The incidence of disease, case-fatality rate, predominance of cases in the elderly and people with underlying medical conditions, foci of infection and frequency of emm type 1 among invasive isolates are consistent with epidemiological data from other industrialised countries.20-23 The incidence of invasive GAS infection in non-Indigenous people in tropical northern Australia is two to four times greater than in Victoria.4,5 It is not clear if these differences are attributable to factors related to host susceptibility (eg, increased prevalence of chronic conditions and alcohol use), differences in environmental exposures, or differences in the virulence of prevalent GAS strains. The differences in emm type distribution between northern Australia and Victoria reflect their divergent epidemiologies. Cases in the north are largely due to underlying skin infections,5 and the extreme diversity in emm types in invasive GAS disease reflects the same diversity in skin strains.5,24 The limited emm type distribution in Victoria parallels that seen in other industrialised countries.

The proportion of infections that were nosocomially acquired is of concern. Invasive GAS infection in health care settings can be highly transmissible25 and is associated with an increased risk of a fatal outcome;26,27 institutional outbreaks are not uncommon.28 In the US, it is recommended that one nosocomial postpartum or postsurgical invasive GAS infection should initiate enhanced surveillance and two or more should prompt an epidemiological investigation that includes carriage studies of health care workers.29 Our data suggest these recommendations are prudent and should be considered in Australia.

We found a low proportion of varicella-associated childhood cases compared with between 15% and 27% of paediatric cases reported elsewhere.30-32 The reasons for this are unclear.

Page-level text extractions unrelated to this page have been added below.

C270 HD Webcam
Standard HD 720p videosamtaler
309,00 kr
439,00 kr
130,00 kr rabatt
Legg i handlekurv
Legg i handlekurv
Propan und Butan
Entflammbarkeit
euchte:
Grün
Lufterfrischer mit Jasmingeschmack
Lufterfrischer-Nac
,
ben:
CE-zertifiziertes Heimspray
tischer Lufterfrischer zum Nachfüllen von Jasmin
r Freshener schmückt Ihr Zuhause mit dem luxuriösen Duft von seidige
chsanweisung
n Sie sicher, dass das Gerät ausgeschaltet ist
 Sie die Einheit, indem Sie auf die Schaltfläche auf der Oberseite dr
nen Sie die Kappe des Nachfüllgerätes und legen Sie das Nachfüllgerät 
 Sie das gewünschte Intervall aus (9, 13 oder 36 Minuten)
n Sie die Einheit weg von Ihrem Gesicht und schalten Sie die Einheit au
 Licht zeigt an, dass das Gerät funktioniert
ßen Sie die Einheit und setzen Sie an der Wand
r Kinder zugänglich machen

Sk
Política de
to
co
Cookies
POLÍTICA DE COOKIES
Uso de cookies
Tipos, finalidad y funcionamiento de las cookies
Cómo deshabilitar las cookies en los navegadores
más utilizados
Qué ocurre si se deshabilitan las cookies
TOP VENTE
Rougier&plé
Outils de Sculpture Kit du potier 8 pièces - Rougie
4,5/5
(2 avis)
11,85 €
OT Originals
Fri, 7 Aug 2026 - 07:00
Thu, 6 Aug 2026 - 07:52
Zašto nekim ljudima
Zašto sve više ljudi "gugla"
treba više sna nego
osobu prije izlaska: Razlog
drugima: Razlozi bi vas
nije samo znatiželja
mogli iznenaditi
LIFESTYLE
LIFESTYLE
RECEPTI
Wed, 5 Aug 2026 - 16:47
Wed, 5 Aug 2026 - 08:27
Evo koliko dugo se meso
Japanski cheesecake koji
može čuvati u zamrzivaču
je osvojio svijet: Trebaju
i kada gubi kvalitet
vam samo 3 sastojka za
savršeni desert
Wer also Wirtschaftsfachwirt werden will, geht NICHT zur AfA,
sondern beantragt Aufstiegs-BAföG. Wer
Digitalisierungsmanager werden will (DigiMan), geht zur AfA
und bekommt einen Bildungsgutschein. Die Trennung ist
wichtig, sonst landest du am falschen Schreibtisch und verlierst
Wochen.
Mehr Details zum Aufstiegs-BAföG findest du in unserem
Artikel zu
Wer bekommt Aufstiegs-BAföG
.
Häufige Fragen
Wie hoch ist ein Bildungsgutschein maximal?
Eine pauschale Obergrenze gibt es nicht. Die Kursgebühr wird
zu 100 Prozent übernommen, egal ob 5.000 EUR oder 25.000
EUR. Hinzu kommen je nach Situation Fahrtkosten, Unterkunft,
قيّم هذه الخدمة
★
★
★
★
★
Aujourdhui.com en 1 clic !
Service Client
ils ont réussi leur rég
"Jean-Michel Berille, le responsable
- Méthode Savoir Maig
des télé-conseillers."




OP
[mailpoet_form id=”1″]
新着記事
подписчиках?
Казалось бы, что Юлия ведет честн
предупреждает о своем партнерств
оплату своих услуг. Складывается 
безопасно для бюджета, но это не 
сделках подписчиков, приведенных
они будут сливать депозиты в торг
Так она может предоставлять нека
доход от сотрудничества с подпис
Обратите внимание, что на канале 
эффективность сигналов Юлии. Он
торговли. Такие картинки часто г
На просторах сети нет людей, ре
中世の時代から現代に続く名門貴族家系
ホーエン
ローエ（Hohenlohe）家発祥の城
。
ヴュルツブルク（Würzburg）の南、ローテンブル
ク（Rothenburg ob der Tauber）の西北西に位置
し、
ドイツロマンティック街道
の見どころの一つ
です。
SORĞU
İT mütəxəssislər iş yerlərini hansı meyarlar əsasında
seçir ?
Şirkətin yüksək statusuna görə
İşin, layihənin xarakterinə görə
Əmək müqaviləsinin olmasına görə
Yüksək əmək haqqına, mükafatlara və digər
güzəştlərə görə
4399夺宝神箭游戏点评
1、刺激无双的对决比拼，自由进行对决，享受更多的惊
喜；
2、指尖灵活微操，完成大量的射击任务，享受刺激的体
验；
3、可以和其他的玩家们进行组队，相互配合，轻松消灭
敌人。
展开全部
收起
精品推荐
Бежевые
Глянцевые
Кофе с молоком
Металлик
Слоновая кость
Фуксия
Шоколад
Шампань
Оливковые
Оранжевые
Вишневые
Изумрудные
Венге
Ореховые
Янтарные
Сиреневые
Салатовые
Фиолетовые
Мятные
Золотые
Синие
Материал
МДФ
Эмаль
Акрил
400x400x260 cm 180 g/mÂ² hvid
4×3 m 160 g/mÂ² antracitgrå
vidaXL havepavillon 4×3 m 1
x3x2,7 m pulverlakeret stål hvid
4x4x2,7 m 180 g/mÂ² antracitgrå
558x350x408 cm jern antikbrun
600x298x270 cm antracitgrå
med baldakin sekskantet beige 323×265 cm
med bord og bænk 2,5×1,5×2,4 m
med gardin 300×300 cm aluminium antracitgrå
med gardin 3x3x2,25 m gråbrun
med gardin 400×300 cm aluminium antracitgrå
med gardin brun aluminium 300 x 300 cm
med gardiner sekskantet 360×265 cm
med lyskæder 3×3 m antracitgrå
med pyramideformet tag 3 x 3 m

Hospitalisation for childhood varicella in Victoria occurs relatively late in the illness,33 suggesting that the low rate of varicella-associated invasive GAS infections is not due to different behaviour in seeking health care. However, at the time of this study there was considerable public concern surrounding invasive meningococcal disease in Australia; it is possible that this may have led parents of children with fever and rash to present early to primary care practitioners.

Under-reporting is usually the most common problem with the use of surveillance systems for providing burden of disease data. Our system of reviewing hospital data and regular contact with diagnostic laboratories suggests we are not likely to have missed many confirmed cases. We included in our case definition 18 cases that were not confirmed by the isolation of group A streptococcus from a sterile site. One of these was a patient with necrotising fasciitis who had both positive streptococcal serology and group A streptococcus isolated from a deep wound swab, and developed STSS. The other 17 had pharyngeal abscesses (quinsy), which are accepted invasive infections for which the most common single pathogenic species is group A streptococcus;34 all these patients had positive throat swabs. Both conditions require management as intensive as for group A streptococcus confirmed by sterile site isolates, and their exclusion would underestimate disease burden.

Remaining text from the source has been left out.